Dear all, I am preparing violin plot showing differentially expressed genes between case/control using violin plot. I wanted show all genes in one graph and difference between case control.
Example Gene1 Case vs Control Gene2 Case vs Control Gene3 Case vs Control
For each comparison I have p value calculated using DESeq2 and I would like to include it above each comparison.
Example (the p values are only example) Gene1 Case vs Control + p value=0.02 above Gene2 Case vs Control + p value=0.03 above Gene3 Case vs Control + p value3=0.004 above
Code I used so far is works fine, with bold part I was able to include p value above graphs on the good position but they are all the same (I used p<0.05). I would like for each gene to include their specific p value :
ggplot (expr_long, aes(x = ID_REF, y = Value, fill = Response)) +
geom_violin(position = position_dodge(0.9), alpha = 0.5) +
geom_jitter(
position = position_jitterdodge(jitter.width = 0.2, dodge.width = 0.9),
size = 0.8,
alpha = 0.6 ) + stat_summary(
fun = mean,
geom = "crossbar",
width = 0.75,
fatten = 0.5,
color = "black",
position = position_dodge(0.9) ) +
scale_fill_manual(values = c("Case" = "#d73027", "Control" = "#4575b4")) +
labs(
x = "Genes",
y = "vst normalized counts",
fill = "Response" ) +
theme_minimal()+
theme( axis.title = element_text(size = 14) ) **+
geom_text(
aes(
x = ID_REF,
y = max(Value) + 0.5,
label = "p < 0.05" ),
inherit.aes = FALSE,
size = 4
)**
Thank you in advance
Honestly, just put it into ggtitle, or do it via inkscape. ggplot is great for many things, but adding custom text is always so terrible and tedious, and in the end looks poor. Publication-ready figures in my experience always need post-processing. By putting into ggtitle you have the information preserved in the plot and for the presentation can just crop it away.
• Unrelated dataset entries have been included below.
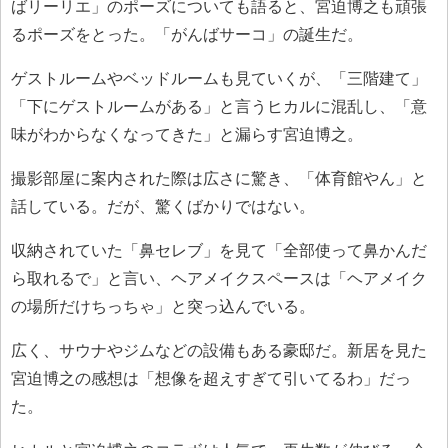
ばリーリエ」のポーズについても語ると、宮迫博之も頑張
るポーズをとった。「がんばサーコ」の誕生だ。
ゲストルームやベッドルームも見ていくが、「三階建て」
「下にゲストルームがある」と言うヒカルに混乱し、「意
味がわからなくなってきた」と漏らす宮迫博之。
撮影部屋に案内された際は広さに驚き、「体育館やん」と
話している。だが、驚くばかりではない。
収納されていた「鼻セレブ」を見て「全部使って鼻かんだ
ら取れるで」と言い、ヘアメイクスペースは「ヘアメイク
の場所だけちっちゃ」と突っ込んでいる。
広く、サウナやジムなどの設備もある豪邸だ。新居を見た
宮迫博之の感想は「想像を超えすぎて引いてるわ」だっ
た。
Thank you very much, I used method proposed by marco.barr I it worked very nicely! In addition I would like to ask you as this is my first publication using R. What are you using for post-processing? I am always scared that I will decrease quality of plot.
Great! each journal will have settings for image quality. For my first few I used the png format and in R you can change the resolution. Try this:
ggsave("plot.png", plot = p, width = 8, height = 6, dpi = 300)
and change the parameters as you need. They are usually always good in png... but if ATpoint has other suggestions, you will accept them gladlyI use Inkscape, and usually save plots as pdf or tiff. If using pdf then quality will not decrease because it is vector-based. tiff must be saved as high resolution to not suffer from tiling effects. Don't use png or something with default settings, that will decrease quality. All I want to say is that you should not waste time on messing with little ggplot manipulations when you can do it in a minute with something like Inkscape because depending on final paper layout and figure guidelines, you anyway might need to do manual adjustments.